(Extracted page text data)
····················
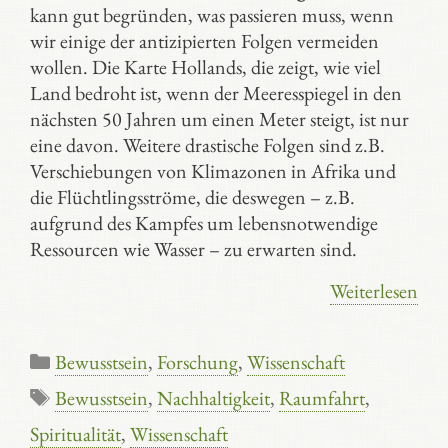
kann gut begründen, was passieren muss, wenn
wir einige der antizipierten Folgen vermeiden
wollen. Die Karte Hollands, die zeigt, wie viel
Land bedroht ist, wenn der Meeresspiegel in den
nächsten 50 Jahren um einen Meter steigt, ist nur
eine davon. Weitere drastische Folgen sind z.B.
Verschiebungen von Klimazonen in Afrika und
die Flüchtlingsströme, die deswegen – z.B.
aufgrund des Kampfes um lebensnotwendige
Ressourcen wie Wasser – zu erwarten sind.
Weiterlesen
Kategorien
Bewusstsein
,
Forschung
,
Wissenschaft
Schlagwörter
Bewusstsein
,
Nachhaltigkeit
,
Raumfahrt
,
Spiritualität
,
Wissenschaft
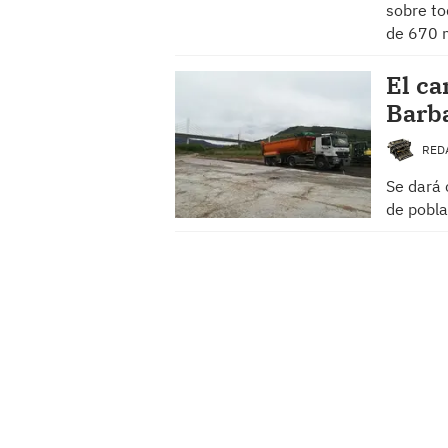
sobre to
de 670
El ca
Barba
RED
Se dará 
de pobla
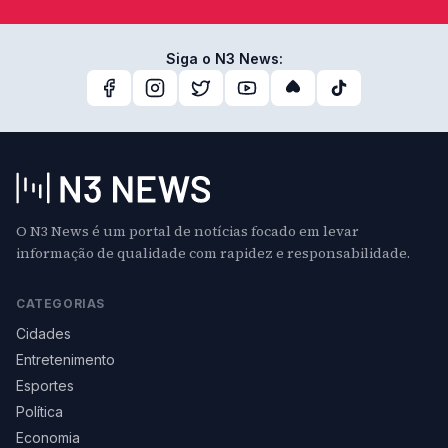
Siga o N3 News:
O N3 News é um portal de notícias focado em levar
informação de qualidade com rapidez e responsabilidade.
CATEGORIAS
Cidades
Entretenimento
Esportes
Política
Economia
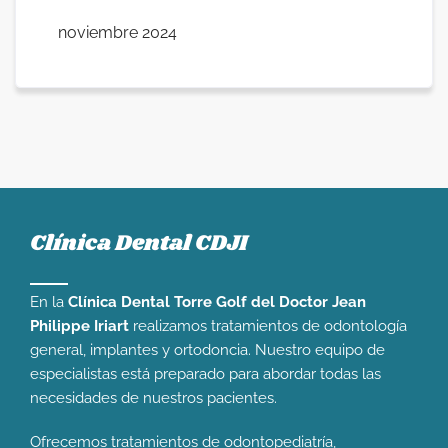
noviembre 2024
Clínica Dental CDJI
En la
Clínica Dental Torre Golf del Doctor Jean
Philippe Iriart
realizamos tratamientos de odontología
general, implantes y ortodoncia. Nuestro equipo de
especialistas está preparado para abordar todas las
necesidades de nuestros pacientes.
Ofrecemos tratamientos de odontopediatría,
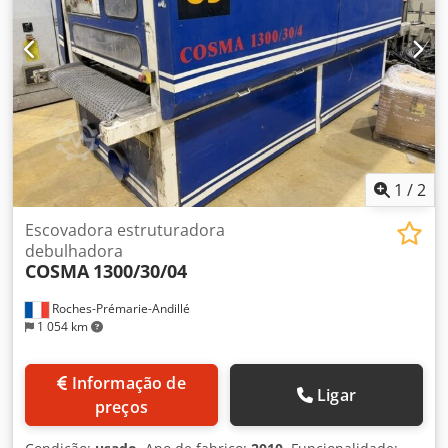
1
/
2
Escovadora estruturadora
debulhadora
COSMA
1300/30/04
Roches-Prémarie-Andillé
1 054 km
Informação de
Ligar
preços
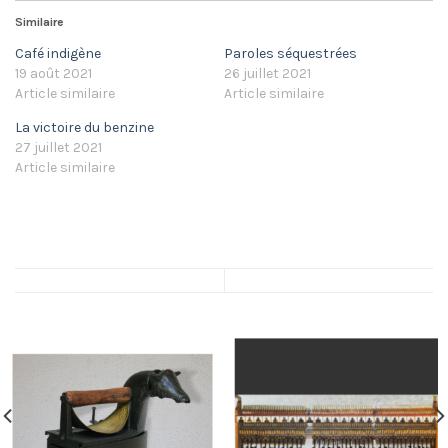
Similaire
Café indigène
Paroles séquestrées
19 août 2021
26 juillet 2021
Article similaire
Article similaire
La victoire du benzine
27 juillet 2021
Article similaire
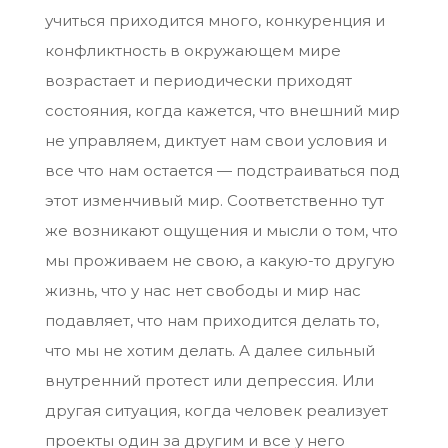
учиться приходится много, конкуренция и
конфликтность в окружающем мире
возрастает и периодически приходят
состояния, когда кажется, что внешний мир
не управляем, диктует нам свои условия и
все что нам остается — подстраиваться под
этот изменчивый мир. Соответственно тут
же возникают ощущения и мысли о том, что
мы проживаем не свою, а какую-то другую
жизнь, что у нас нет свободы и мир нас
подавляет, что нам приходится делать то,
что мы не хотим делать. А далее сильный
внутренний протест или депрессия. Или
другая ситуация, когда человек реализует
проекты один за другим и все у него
····················
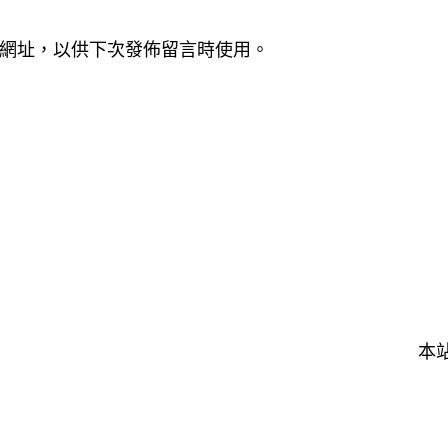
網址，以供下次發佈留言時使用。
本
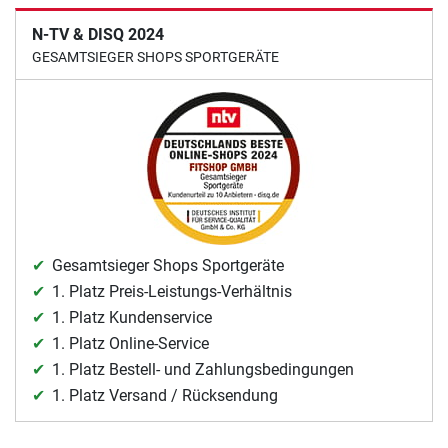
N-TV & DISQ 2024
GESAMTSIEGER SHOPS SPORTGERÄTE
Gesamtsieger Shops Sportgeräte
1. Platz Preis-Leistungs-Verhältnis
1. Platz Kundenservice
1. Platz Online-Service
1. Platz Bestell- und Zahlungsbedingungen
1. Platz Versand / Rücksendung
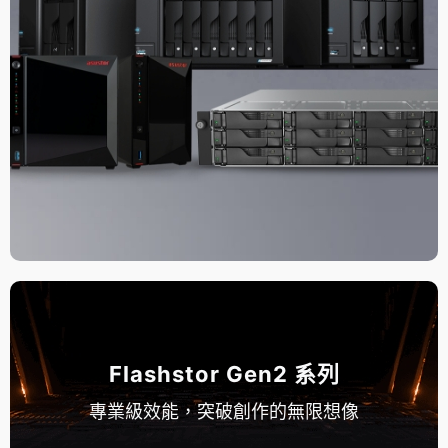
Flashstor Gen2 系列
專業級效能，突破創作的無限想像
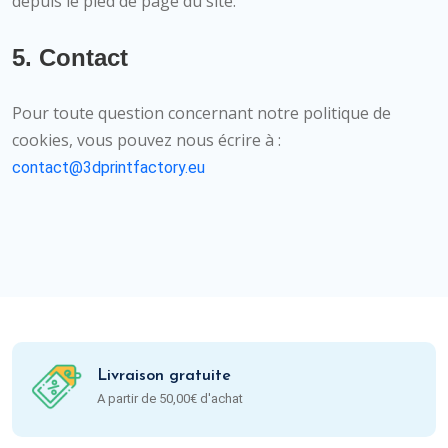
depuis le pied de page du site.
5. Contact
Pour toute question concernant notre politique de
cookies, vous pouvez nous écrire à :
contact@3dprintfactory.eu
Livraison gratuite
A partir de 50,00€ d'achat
····················
● **YOUR GOAL**
Beginning at the line above that contains "Paroles séquestrées" and going on through the line that contains "не управляем, диктует нам свои условия и", please copy every line exactly, leaving the pictures out and adding nothing.

● **RESULT FOR THIS EXERCISE**
Paroles séquestrées
19 août 2021
26 juillet 2021
Article similaire
Article similaire
La victoire du benzine
27 juillet 2021
Article similaire
учиться приходится много, конкуренция и
конфликтность в окружающем мире
возрастает и периодически приходят
состояния, когда кажется, что внешний мир
не управляем, диктует нам свои условия и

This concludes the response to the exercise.